Segment Open
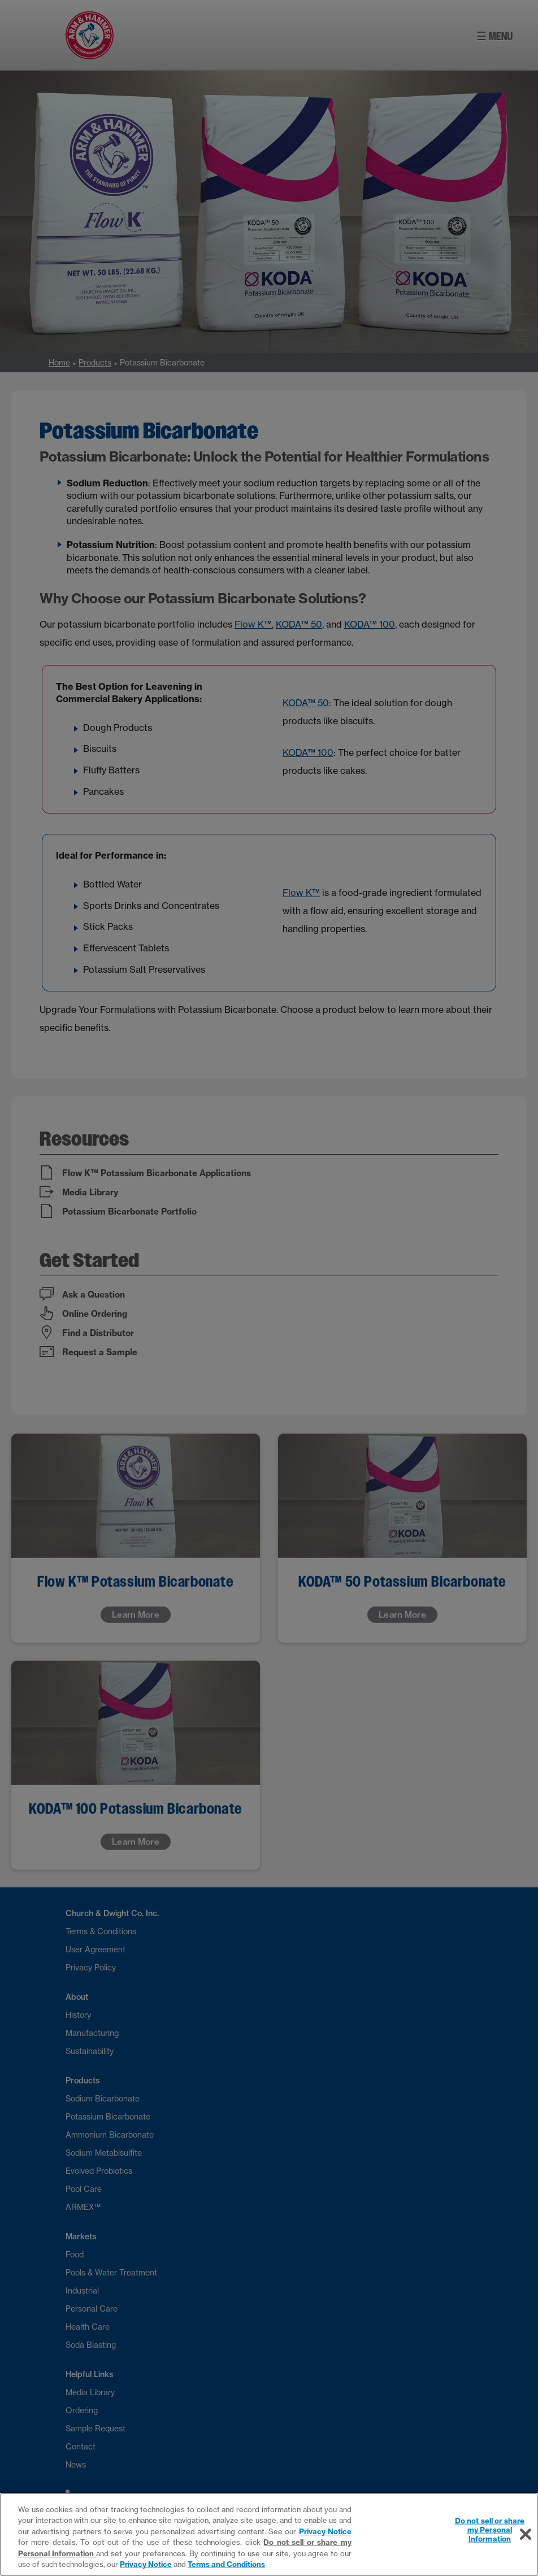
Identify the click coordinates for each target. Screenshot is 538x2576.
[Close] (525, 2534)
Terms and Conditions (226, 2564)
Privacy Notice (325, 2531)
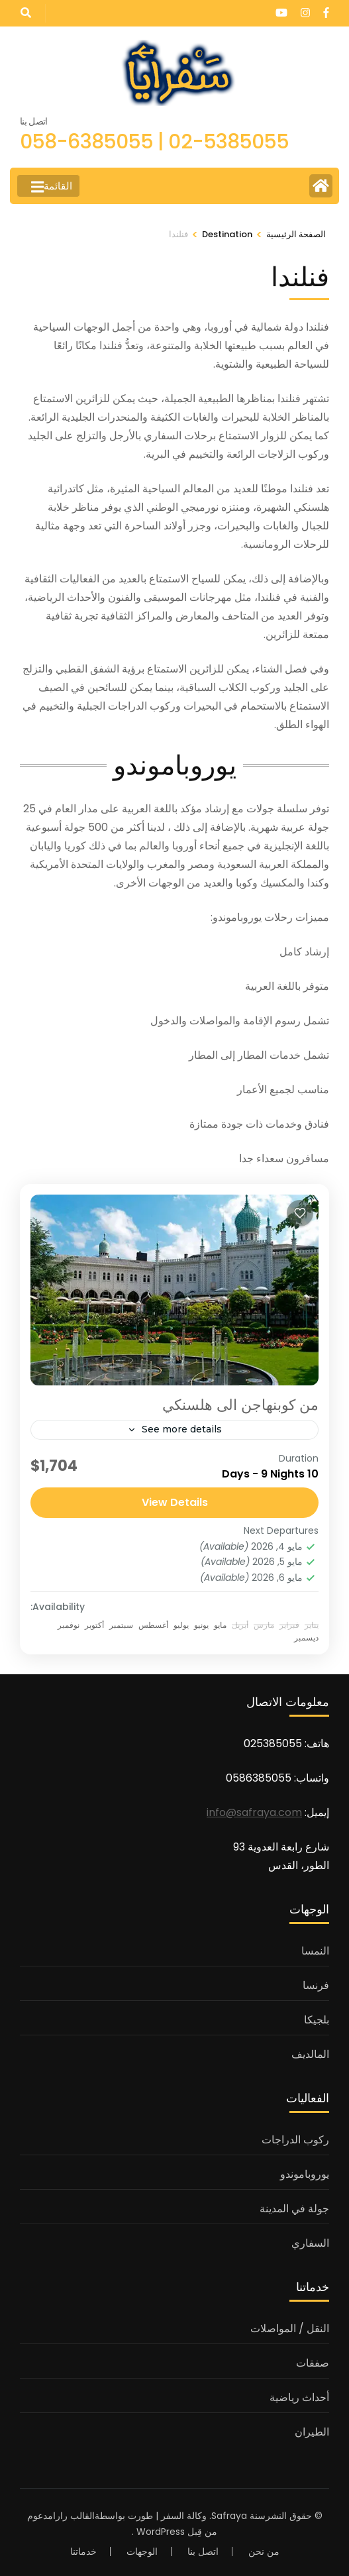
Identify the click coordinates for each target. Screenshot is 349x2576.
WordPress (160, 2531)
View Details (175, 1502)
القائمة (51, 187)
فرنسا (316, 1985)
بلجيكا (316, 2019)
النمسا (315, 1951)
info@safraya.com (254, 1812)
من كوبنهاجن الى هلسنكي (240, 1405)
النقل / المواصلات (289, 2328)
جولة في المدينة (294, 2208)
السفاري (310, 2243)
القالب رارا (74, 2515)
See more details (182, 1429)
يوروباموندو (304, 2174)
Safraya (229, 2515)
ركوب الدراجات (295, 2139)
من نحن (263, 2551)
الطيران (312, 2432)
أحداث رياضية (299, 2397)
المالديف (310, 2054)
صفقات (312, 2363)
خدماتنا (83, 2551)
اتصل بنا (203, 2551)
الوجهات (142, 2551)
Segment Closed
Segment Open
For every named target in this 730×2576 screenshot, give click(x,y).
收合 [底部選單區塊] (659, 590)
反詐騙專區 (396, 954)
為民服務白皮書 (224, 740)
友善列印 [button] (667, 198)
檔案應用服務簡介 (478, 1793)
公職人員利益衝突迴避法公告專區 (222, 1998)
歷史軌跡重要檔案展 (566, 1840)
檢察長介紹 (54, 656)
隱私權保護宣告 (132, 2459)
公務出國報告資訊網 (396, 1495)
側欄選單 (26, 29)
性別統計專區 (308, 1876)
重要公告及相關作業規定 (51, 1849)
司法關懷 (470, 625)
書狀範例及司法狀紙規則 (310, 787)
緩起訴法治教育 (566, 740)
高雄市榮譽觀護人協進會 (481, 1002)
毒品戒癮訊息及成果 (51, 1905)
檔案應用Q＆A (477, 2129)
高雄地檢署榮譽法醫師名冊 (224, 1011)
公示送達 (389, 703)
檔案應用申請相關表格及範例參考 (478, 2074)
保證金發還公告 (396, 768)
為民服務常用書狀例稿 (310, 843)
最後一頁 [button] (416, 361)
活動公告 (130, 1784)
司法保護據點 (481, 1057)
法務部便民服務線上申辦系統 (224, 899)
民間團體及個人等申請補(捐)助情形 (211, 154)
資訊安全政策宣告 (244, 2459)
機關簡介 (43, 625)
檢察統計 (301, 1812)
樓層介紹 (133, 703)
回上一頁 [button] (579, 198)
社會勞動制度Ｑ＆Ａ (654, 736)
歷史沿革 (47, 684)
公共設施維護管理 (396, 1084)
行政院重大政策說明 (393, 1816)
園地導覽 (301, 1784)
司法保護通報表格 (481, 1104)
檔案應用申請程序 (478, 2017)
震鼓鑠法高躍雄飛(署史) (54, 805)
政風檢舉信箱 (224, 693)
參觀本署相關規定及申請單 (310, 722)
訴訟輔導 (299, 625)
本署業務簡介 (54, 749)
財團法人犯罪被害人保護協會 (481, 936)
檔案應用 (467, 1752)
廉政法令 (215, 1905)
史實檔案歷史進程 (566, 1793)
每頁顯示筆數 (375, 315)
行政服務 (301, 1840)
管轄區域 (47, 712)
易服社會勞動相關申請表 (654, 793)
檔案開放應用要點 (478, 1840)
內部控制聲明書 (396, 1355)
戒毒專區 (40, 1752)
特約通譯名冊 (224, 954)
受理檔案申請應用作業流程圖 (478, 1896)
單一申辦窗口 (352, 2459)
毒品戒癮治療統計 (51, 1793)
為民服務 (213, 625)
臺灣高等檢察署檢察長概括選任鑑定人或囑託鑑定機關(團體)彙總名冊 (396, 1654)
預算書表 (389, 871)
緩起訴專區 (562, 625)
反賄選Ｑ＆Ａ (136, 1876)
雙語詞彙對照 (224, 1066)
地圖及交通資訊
Segment Closed
→ ACTION ITEM:
What you return must match, character for character, the lines above from the one with "Screenshot is 538x2576." through the one with "الوجهات (142, 2551)", minus any pictures.

→ PROBLEM SOLUTION:
Identify the click coordinates for each target. Screenshot is 538x2576.
[Close] (525, 2534)
Terms and Conditions (226, 2564)
Privacy Notice (325, 2531)
Identify the click coordinates for each target. Screenshot is 349x2576.
WordPress (160, 2531)
View Details (175, 1502)
القائمة (51, 187)
فرنسا (316, 1985)
بلجيكا (316, 2019)
النمسا (315, 1951)
info@safraya.com (254, 1812)
من كوبنهاجن الى هلسنكي (240, 1405)
النقل / المواصلات (289, 2328)
جولة في المدينة (294, 2208)
السفاري (310, 2243)
القالب رارا (74, 2515)
See more details (182, 1429)
يوروباموندو (304, 2174)
Safraya (229, 2515)
ركوب الدراجات (295, 2139)
من نحن (263, 2551)
الطيران (312, 2432)
أحداث رياضية (299, 2397)
المالديف (310, 2054)
صفقات (312, 2363)
خدماتنا (83, 2551)
اتصل بنا (203, 2551)
الوجهات (142, 2551)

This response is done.